M. R. Maraki, H. Tagimalek, Dr M. Yousefieh, A. Aghaeifar, A. Foorginejad,
Volume 10, Issue 1 (6-2024)
Abstract
Society's great and growing demand for buildings and structures has created the need to apply new construction methods to shorten construction times, make buildings lighter, extend their useful life, and make them more earthquake-proof. In the long term, the new methods will lead to structural optimization, increased building performance, and the achievement of optimal operating conditions. New technologies are meeting society's increasing need for special structures more than ever. Additive manufacturing is based on gas metal arc welding as one of the fastest and most cost-effective manufacturing methods for primary metal structures. For this purpose, the three parameters voltage, wire feed speed, and welding speed were considered initial parameters affecting the width and height of the welding flux. To investigate the effects of the process,
16 experiments with input parameters were evaluated. The width and height of the sweat pollen were determined by experimental investigations. Subsequently, the resulting welding geometry is modeled using three numerical modeling methods, including intensive learning machines, relevence vector machine, and fuzzy logic. The comparison between the experimental data and the results of the three generated models shows that fuzzy logic comes closest to the experimental data of the welding geometry of the modeling methods. For example, the test data of the generative fuzzy model resulted in an average error for height and width of 0.667 and 0.5477, respectively, and a root mean square error for height and width of 0.0046 and 0.3, respectively, which expresses the generalization ability and reliability compared to other modeling methods in this process. Finally, a metal pattern of a special structure was produced based on arc and wire additive manufacturing based gas metal arc welding.

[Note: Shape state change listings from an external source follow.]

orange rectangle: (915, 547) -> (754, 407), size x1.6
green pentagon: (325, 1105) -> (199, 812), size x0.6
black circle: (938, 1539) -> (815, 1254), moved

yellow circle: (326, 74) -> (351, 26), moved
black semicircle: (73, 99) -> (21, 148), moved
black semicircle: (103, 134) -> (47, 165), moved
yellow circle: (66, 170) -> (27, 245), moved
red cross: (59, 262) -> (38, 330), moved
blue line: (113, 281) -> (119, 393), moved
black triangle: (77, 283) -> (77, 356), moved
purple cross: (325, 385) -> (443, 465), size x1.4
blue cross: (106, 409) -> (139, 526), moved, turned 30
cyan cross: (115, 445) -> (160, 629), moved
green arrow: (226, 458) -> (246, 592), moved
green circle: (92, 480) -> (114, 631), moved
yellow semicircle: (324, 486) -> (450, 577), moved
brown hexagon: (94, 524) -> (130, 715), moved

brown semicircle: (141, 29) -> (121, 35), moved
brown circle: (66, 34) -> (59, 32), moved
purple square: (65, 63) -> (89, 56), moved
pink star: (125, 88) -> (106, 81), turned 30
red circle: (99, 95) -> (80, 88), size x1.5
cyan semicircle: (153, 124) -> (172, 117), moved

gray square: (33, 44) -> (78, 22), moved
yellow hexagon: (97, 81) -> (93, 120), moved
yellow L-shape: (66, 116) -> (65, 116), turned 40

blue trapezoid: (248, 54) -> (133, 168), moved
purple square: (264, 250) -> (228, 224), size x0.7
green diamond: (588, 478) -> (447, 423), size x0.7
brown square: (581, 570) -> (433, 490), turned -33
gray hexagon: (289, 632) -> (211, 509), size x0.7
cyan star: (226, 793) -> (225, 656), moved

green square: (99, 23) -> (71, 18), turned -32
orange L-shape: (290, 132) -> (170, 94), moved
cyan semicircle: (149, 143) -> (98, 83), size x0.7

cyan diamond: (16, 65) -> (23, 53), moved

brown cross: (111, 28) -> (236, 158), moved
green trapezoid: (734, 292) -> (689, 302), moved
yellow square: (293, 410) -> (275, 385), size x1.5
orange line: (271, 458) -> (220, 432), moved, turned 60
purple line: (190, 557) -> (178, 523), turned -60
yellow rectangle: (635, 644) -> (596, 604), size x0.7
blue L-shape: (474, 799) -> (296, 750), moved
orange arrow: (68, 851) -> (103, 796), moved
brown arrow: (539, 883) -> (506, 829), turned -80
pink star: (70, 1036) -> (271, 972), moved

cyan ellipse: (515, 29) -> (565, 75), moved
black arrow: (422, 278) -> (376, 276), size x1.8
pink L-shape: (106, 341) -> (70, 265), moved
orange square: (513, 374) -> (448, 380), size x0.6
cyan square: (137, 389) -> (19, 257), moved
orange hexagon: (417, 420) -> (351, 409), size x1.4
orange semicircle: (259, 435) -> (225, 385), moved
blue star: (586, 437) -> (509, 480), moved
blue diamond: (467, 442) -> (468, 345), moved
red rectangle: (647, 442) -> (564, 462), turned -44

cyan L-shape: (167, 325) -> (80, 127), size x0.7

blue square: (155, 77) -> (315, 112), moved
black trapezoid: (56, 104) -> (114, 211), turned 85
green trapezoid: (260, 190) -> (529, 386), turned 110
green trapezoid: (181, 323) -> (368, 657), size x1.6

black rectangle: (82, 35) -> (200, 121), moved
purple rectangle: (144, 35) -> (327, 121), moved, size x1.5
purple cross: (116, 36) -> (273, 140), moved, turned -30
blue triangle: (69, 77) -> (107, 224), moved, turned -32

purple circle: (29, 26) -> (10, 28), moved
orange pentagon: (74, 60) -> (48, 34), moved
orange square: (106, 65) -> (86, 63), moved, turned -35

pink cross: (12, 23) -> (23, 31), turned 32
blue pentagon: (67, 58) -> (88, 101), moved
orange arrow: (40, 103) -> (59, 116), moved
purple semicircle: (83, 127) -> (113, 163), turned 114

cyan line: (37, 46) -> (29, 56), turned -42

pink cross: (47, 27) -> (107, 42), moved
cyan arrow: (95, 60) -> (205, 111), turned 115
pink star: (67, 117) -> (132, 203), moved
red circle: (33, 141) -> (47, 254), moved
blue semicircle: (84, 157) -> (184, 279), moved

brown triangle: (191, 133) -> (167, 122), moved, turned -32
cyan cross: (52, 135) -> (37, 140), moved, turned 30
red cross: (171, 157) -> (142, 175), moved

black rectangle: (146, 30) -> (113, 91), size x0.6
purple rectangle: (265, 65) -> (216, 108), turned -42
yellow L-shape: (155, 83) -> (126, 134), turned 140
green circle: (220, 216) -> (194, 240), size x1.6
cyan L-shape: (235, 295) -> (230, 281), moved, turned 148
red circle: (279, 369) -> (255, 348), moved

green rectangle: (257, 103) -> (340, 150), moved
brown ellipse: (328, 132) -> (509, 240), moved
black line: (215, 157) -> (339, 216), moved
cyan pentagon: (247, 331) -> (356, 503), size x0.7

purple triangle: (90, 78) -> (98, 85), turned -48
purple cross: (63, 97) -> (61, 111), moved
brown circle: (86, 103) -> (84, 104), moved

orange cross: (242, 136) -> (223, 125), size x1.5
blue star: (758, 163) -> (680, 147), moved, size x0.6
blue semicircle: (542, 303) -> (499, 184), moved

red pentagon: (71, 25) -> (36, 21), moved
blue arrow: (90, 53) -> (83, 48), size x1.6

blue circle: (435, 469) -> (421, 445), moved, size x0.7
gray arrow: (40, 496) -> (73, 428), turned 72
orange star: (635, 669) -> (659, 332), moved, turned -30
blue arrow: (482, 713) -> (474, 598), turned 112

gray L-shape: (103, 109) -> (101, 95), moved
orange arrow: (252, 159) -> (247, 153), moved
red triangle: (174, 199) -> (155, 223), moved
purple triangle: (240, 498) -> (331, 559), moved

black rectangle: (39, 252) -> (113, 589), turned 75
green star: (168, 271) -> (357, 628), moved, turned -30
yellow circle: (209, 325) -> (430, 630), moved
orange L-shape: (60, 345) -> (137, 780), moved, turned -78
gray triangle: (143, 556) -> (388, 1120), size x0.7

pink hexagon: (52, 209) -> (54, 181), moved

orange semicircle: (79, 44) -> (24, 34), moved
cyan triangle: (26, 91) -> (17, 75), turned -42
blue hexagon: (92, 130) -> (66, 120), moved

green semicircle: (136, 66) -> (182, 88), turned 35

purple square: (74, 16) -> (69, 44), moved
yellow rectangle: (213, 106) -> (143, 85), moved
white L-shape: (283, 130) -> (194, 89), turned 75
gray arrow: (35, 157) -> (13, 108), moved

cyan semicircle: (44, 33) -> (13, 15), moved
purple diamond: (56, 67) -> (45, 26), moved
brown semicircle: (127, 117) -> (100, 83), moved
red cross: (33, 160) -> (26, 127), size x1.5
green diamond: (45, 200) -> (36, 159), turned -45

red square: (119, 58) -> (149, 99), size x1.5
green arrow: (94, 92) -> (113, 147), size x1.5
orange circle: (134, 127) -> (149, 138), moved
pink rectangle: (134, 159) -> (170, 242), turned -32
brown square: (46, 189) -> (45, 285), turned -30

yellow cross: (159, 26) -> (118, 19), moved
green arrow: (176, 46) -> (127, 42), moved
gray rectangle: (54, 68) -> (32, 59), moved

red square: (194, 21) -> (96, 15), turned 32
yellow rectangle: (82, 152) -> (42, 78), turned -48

A. R. Nazari , A. Taherizadeh, M. Atapour,
Volume 10, Issue 1 (6-2024)
Abstract
In this study, the microstructure and mechanical properties of dissimilar resistance spot welding of AISI 430 steel and S500 MC steel were investigated. To carry out this research, Taguchi's L9 array was used to determine the number of samples and determine the range of variables of each sample, and after welding the samples and performing the shear tensile test, the sample with the highest tensile shear strength (13740 N) and the highest amount of fracture energy (102160 Joules), was considered as the best example; Also, the variables of this sample, i.e., welding current of 12 kW, welding time of 12 cycles, and electrode force of 3 kN, had the highest signal-to-noise values, and these values were chosen among the best range of variables among the proposed variables. Then, a microhardness test was performed on the welded sample with the above variables, and microstructural studies were performed by optical microscope and scanning electron microscope. The hardness of the weld zone was observed to be about 400 Vickers, and the microstructure of the weld metal consisted of ferrite, martensite, and Widmannstatten ferrite.